====== WORKING DATA ======

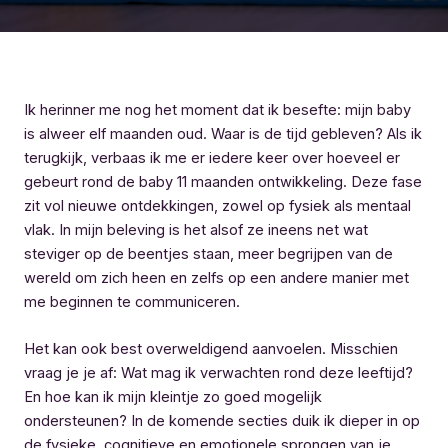
Ik herinner me nog het moment dat ik besefte: mijn baby
is alweer elf maanden oud. Waar is de tijd gebleven? Als ik
terugkijk, verbaas ik me er iedere keer over hoeveel er
gebeurt rond de baby 11 maanden ontwikkeling. Deze fase
zit vol nieuwe ontdekkingen, zowel op fysiek als mentaal
vlak. In mijn beleving is het alsof ze ineens net wat
steviger op de beentjes staan, meer begrijpen van de
wereld om zich heen en zelfs op een andere manier met
me beginnen te communiceren.
Het kan ook best overweldigend aanvoelen. Misschien
vraag je je af: Wat mag ik verwachten rond deze leeftijd?
En hoe kan ik mijn kleintje zo goed mogelijk
ondersteunen? In de komende secties duik ik dieper in op
de fysieke, cognitieve en emotionele sprongen van je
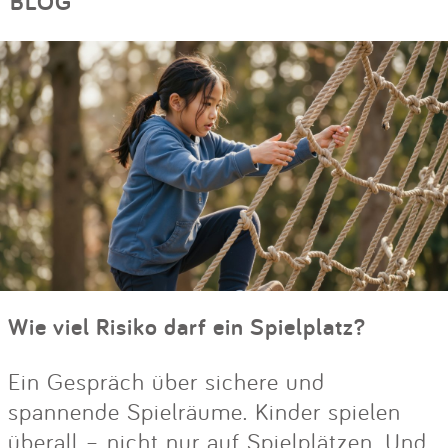
BLOG
Wie viel Risiko darf ein Spielplatz?
Ein Gespräch über sichere und
spannende Spielräume. Kinder spielen
überall – nicht nur auf Spielplätzen. Und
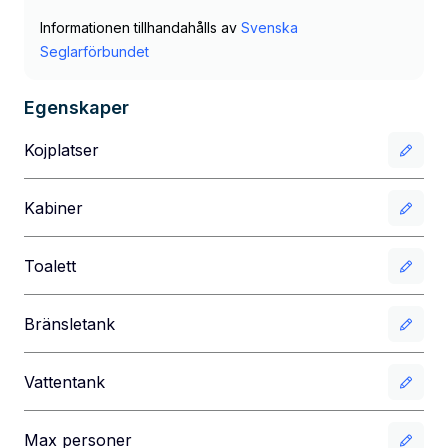
Informationen tillhandahålls av
Svenska
Seglarförbundet
Egenskaper
Kojplatser
Kabiner
Toalett
Bränsletank
Vattentank
Max personer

======

> _EXERCISE AIM_
State only how many lines above contain "mijn".

> _ANSWER SPACE_
3